- Revenues increase faster than inventory.
- Finished goods represent a small amount of revenues.
- Customers pay cash, accounts receivable stay small.
- No, Tesla doesn’t have an inventory problem, quite the contrary.
Rumors about Tesla's (NASDAQ:TSLA) inventory problems come and go every quarter, but the odds are Tesla provides a detailed view of its inventory quarter over quarter, which I'm going to analyze to make my point against such rumors.
There are three facts, which demonstrate Tesla doesn't have an inventory problem. Actually, Tesla has a good inventory management with more raw materials than finished goods, as well as very low inventory write-offs. It is also easier for the company to manage its inventory thanks to the fact that their cars are production constrained and attractive to the customers. Now, let's point out the inventory facts.

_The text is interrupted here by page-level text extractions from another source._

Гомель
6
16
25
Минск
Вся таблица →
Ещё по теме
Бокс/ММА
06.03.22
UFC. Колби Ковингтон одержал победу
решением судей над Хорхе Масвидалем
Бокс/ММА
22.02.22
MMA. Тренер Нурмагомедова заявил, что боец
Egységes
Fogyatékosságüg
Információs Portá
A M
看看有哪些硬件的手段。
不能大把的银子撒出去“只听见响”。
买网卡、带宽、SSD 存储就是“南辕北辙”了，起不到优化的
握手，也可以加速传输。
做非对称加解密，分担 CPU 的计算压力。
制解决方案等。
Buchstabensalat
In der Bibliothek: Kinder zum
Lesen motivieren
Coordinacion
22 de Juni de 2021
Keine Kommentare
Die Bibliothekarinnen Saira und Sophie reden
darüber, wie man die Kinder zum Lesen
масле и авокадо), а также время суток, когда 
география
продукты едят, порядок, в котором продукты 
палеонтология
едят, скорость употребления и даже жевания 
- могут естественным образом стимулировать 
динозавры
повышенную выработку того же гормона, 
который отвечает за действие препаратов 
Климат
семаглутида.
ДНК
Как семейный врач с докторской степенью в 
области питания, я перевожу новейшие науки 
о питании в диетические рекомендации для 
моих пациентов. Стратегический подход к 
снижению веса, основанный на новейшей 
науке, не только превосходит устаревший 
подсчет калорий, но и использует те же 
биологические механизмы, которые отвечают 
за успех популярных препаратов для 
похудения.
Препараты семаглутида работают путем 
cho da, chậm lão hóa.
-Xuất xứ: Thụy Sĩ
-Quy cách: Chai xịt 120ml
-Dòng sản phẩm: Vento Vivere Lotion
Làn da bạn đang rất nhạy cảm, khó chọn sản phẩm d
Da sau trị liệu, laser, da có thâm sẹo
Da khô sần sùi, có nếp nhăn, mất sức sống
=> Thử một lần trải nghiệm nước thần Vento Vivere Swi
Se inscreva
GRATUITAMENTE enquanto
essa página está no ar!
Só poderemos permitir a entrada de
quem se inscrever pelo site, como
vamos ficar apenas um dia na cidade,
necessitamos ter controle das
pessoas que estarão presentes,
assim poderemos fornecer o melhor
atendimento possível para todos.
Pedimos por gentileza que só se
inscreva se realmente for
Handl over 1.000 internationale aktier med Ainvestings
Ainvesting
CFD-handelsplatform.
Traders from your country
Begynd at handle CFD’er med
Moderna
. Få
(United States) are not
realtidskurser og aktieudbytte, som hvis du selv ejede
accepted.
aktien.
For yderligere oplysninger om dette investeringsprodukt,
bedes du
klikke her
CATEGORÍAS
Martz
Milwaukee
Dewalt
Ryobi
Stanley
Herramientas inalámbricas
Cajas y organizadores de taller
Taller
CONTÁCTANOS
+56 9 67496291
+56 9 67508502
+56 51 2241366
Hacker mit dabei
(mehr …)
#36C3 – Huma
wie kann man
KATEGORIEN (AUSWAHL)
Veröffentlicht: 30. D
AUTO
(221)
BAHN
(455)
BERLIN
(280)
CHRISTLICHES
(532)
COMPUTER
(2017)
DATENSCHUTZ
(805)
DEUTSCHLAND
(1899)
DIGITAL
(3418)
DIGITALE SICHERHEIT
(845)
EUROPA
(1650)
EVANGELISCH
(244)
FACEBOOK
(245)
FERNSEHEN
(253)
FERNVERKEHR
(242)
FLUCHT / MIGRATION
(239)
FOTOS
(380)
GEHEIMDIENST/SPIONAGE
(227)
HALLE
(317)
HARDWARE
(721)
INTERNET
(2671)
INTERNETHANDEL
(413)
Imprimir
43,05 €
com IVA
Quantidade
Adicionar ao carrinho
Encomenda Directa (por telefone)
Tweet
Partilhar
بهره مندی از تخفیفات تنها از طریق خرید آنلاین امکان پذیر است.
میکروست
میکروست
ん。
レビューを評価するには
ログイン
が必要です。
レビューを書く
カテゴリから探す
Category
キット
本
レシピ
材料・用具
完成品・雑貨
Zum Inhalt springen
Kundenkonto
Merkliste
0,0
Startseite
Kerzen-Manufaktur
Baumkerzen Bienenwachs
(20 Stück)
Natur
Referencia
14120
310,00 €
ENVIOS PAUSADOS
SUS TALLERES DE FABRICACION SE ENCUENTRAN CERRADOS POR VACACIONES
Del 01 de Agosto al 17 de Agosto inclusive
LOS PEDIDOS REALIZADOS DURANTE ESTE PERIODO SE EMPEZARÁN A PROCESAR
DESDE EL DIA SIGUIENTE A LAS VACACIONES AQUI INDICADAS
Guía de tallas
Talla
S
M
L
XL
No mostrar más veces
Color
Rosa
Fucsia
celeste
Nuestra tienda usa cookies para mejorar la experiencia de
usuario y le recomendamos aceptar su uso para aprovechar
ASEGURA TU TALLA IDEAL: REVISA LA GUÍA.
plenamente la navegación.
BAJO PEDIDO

Fact #1: Revenues increase faster than inventory
Tesla's revenues have substantially increased, from $400 million in 2012 to $2 billion in 2013. And the story is going to repeat in the following years. In fact, analysts expect revenues of $3.7 billion and $5.3 billion for the years 2014 and 2015.
In my opinion, revenues will increase in the following years as analysts predict, because the market for electric cars is at a growing stage, far from traditional car markets, which are already mature in the US and Europe. On the contrary, demand for electric cars is expected to stay strong in western countries. Afterwards, don't forget to point out China's potential market. I wouldn't underestimate China's electric cars demand for the future, as Elon Musk said:
"It could be as big as the U.S. market, maybe bigger. Even without building there locally, it's always going to be the second-biggest market after the U.S."
For the last five quarters (see table below), the growth rate of revenues stands for at 19%, while the inventory growth rate comes at 6%. For Q4 2013, revenues are up by 42% and inventory is down by 2%. This table demonstrates the fact that Tesla can sell its cars very quickly in the market. Customer's demand for Tesla's electric cars is huge, cars don't stick in the factory waiting for a customer, as it is the case with certain cars companies. This is why revenues grow faster than inventory.
If you are not yet convinced about the fact that the company doesn't have an inventory problem, let's go on with Fact #2, which goes a little bit deeper in the inventory details.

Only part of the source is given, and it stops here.